Then the error of the 64-bit computation compared to the non-rolling computation is on the order of 1e-5 which is about 4 digits agreement. I suspect it will be hard to improve significantly on this while retaining a moving window method of computation that accumulates precision error.

jkadbear commented 2 years ago

@adament In order to test the idea of using float64 intermediate values, I need a unit test that demonstrates the problem. Does anyone have one? It may take me a while to get around to testing this so anyone is welcome to give it a try.

Is the idea of "using float64 intermediate values" still in the TODO list? I have tested this idea and it actually improves the precision problem when using float32. And it only requires few lines of code modification. For example:

https://github.com/pydata/bottleneck/blob/b8f4c52dd5a4cf26a58c9906bc823b8838ee5bac/bottleneck/src/move_template.c#L159

Just change it to npy_float64 asum, ai, aold, count_inv;.

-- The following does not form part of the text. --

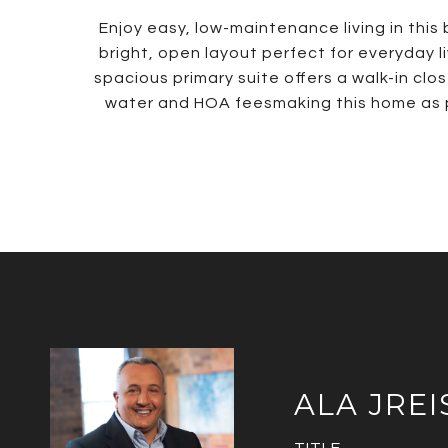
Enjoy easy, low-maintenance living in thi
bright, open layout perfect for everyday l
spacious primary suite offers a walk-in cl
water and HOA feesmaking this home as prac
ALA JREI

rdbisme commented 2 years ago

@adament In order to test the idea of using float64 intermediate values, I need a unit test that demonstrates the problem. Does anyone have one? It may take me a while to get around to testing this so anyone is welcome to give it a try.

Is the idea of "using float64 intermediate values" still in the TODO list? I have tested this idea and it actually improves the precision problem when using float32. And it only requires few lines of code modification. For example:

https://github.com/pydata/bottleneck/blob/b8f4c52dd5a4cf26a58c9906bc823b8838ee5bac/bottleneck/src/move_template.c#L159

Just change it to npy_float64 asum, ai, aold, count_inv;.

Hello @jkadbear, more information on the current state of the project can be found in the latest messages here: #388. TL,DR: the state of the master branch was partially incomplete, therefore we reverted to what it was at the latest release and applied some bugfixes, especially for build, in order to allow the package to be installable again with new versions of Python. The previous state is in develop branch.

PR accepted for this feature :)

jkadbear commented 2 years ago

PR is made. https://github.com/pydata/bottleneck/pull/407.